-- Task prompt --
Every line below that holds "live" must be copied.

◆ ◆ ◆ ◆ ◆ ◆ ◆

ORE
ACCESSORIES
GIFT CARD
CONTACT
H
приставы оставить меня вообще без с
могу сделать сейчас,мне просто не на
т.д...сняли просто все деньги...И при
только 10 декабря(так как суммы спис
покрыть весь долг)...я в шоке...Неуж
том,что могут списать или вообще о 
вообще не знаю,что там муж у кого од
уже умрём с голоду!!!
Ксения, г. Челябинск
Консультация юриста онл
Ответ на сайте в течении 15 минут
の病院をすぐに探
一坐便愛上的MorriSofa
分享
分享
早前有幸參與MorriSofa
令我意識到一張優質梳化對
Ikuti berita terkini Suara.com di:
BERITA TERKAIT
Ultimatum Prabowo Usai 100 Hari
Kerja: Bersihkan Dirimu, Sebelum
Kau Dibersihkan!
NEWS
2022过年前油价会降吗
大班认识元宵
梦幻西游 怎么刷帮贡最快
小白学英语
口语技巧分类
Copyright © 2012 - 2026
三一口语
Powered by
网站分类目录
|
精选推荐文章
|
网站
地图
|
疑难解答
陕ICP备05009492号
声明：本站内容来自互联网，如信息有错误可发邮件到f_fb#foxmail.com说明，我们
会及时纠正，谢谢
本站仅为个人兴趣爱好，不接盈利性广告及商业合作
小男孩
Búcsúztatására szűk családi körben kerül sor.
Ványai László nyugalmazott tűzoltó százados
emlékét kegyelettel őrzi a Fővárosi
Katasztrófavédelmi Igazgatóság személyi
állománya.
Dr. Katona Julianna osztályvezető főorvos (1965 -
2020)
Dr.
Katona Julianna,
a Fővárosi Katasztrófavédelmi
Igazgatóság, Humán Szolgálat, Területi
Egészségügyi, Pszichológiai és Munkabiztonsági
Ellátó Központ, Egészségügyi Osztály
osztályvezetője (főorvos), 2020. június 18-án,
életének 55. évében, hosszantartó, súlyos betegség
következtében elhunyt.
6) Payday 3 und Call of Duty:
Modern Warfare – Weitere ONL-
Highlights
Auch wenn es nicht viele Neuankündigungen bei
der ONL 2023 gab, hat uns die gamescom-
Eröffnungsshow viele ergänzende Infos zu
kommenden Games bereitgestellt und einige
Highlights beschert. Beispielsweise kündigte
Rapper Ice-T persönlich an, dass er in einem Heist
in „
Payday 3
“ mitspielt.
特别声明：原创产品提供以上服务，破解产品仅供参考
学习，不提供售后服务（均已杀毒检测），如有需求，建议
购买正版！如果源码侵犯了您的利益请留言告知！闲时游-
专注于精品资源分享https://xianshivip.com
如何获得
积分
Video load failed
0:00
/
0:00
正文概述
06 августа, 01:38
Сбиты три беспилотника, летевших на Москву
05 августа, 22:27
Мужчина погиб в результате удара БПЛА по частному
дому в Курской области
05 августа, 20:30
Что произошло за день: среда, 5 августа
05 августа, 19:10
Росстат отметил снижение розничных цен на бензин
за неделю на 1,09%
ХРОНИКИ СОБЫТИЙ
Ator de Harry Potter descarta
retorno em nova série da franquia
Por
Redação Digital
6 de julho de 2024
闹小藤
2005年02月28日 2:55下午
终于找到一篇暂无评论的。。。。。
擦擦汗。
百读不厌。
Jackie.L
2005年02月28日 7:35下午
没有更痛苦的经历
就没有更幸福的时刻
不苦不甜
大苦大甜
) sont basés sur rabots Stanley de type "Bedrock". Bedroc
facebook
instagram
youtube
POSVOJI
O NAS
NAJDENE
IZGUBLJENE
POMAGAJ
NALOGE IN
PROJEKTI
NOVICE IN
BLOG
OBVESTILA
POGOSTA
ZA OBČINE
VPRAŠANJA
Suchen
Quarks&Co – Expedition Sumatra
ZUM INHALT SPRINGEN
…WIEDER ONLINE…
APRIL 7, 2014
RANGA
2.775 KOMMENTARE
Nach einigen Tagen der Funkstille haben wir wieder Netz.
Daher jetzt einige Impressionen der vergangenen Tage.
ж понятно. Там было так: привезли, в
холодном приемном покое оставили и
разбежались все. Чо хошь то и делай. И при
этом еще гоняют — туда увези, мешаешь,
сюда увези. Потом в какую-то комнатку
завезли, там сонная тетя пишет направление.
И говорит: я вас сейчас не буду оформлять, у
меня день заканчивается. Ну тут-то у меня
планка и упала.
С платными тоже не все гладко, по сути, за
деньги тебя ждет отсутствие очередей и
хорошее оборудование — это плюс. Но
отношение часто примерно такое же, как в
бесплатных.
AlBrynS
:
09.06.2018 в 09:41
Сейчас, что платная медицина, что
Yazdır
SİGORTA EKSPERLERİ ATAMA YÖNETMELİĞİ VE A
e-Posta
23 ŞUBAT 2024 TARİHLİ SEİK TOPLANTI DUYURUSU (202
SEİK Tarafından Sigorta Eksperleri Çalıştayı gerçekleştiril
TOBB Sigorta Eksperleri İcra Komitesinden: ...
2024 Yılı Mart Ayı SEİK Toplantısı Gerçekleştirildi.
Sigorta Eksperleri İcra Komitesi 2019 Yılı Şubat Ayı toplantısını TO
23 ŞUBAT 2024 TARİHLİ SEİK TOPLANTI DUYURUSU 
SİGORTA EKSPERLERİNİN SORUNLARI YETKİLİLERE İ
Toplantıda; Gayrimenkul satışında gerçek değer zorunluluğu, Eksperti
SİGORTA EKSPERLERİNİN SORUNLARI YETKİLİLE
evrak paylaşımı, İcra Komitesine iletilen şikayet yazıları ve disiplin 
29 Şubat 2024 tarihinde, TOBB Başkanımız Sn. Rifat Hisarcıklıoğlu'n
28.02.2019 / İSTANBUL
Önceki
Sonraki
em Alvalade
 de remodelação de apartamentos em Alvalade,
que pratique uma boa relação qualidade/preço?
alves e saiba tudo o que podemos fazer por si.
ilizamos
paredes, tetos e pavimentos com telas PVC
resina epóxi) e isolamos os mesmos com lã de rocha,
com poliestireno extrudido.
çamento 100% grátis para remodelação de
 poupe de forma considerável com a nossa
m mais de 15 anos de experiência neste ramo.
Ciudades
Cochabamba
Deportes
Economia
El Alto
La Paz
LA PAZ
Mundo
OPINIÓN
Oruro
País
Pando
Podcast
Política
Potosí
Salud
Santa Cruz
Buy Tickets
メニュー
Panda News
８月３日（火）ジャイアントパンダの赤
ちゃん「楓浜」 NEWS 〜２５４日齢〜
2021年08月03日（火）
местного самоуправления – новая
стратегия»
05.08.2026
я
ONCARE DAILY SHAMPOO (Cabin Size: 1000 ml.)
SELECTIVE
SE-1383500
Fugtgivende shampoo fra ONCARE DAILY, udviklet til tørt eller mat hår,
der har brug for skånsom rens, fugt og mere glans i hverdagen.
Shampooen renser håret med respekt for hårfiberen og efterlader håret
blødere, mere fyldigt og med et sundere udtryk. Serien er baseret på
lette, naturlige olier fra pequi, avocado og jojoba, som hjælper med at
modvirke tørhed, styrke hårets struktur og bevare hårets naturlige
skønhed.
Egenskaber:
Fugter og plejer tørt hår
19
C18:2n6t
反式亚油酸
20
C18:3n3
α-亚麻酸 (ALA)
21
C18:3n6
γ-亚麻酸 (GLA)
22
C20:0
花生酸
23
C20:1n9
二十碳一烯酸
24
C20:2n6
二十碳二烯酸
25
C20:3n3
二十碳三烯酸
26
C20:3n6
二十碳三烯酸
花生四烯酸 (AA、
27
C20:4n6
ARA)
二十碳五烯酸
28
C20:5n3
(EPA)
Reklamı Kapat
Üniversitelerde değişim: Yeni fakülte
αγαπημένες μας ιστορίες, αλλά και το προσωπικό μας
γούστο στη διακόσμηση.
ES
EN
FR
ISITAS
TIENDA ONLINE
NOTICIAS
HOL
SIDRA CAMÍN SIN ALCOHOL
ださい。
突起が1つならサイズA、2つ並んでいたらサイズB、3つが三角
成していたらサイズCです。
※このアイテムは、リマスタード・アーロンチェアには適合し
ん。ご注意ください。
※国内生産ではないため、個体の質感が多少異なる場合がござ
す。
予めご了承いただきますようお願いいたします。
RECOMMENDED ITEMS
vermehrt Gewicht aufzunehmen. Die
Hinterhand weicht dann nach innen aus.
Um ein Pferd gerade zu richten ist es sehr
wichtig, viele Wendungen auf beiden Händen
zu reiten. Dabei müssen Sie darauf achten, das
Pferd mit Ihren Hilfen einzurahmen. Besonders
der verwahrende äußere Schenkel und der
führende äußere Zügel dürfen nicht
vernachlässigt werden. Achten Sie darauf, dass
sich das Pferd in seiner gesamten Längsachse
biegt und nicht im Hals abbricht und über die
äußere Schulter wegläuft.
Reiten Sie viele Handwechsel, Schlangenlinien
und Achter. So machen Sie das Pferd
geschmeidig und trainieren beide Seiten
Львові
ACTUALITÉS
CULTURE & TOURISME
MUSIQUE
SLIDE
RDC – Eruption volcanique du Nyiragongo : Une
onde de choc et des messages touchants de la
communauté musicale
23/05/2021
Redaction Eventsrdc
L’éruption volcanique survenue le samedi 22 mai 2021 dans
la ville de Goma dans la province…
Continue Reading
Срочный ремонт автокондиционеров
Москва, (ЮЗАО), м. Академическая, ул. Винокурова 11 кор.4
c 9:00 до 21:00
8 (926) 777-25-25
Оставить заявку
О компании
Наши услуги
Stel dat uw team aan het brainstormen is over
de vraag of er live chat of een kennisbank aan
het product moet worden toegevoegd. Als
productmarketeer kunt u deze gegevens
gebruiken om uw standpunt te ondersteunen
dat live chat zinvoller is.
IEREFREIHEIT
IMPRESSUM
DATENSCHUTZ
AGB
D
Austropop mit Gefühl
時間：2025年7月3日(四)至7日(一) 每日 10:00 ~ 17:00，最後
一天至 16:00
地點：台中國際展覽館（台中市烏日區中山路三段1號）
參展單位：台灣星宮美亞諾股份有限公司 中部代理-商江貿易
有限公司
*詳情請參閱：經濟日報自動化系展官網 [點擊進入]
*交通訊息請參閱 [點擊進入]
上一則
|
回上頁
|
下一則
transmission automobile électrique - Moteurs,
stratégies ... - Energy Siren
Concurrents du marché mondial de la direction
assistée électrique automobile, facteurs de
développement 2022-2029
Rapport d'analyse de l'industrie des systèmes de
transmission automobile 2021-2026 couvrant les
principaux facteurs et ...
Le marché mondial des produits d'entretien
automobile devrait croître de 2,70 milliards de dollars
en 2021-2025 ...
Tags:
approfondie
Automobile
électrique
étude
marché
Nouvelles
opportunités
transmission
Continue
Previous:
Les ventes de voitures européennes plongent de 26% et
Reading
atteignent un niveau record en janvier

◆ ◆ ◆ ◆ ◆ ◆ ◆

-- Solved problem --
de vraag of er live chat of een kennisbank aan
dat live chat zinvoller is.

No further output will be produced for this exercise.